The European Union GDPR: An Action Guide
The full regulation covers many areas. The top ten provisions are:
- Increased fines. Fines can be up to 4% of global turnover or €20M, whichever is higher.
- Opt-in consent. Users must give clear, unambiguous consent for you to use their data and you must only use it for the purpose defined.
- Breach notification. The local supervisory authority (see Supervisory Authorities & Their Responsibilities) must be informed within 72 hours of any data loss and users informed «as soon as possible».
- Territorial scope. Any organization with data on EU residents has to conform, wherever they are based.
- Joint liability. Data controllers and data processors are jointly liable for data loss incidents.
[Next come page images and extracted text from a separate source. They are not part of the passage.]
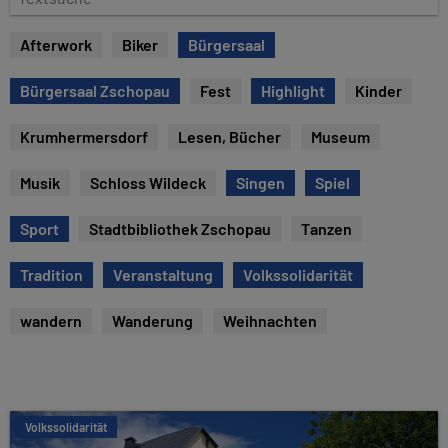
e
e
x
Afterwork
Biker
Bürgersaal
t
s
Bürgersaal Zschopau
Fest
Highlight
Kinder
u
c
Krumhermersdorf
Lesen, Bücher
Museum
h
e
Musik
Schloss Wildeck
Singen
Spiel
Sport
Stadtbibliothek Zschopau
Tanzen
Tradition
Veranstaltung
Volkssolidarität
wandern
Wanderung
Weihnachten
Volkssolidarität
- Right to removal. Users have the right to demand the removal of their data.
- Removes ambiguity. One law across the EU.
- Data transfer. Transferring data outside the EU is allowed, but the data controller is ultimately responsible if data is lost via a non-EU cloud provider.
- Common enforcement. The enforcement agencies are expected to enforce consistently across all the countries.
- Collective redress. Users can work together to sue using class action lawsuits.
Who does it affect?
GDPR applies to any organization (commercial or governmental) globally that collects, stores, or processes data on EU individuals. The law is an expansion of the previous directive which only affected data controllers and could only be enforced on organizations themselves based in the EU. Data processors are now jointly liable with data controllers, so if your organization collects data on individuals and then outsources the processing of that data to another entity, both you and they are jointly liable for that data.
Data controllers outside the EU
Some data controllers based outside the European Union have, in the past, claimed that they are not subject to the directive because they are not based in one of the 28 countries of the EU. The regulation makes it very clear that anyone, wherever the organization is based, is responsible if they are processing data on European data subjects.
An organization does not need to have a legal presence in a particular EU country for the courts to decide that it is responsible there to the supervisory authority.
Definition of personal data
The law has been written in a way that does not specify everything that is personal data to ensure the law does not become out of date if a new way of identifying people appears. Broadly speaking, any data that identifies a living person is considered personal data.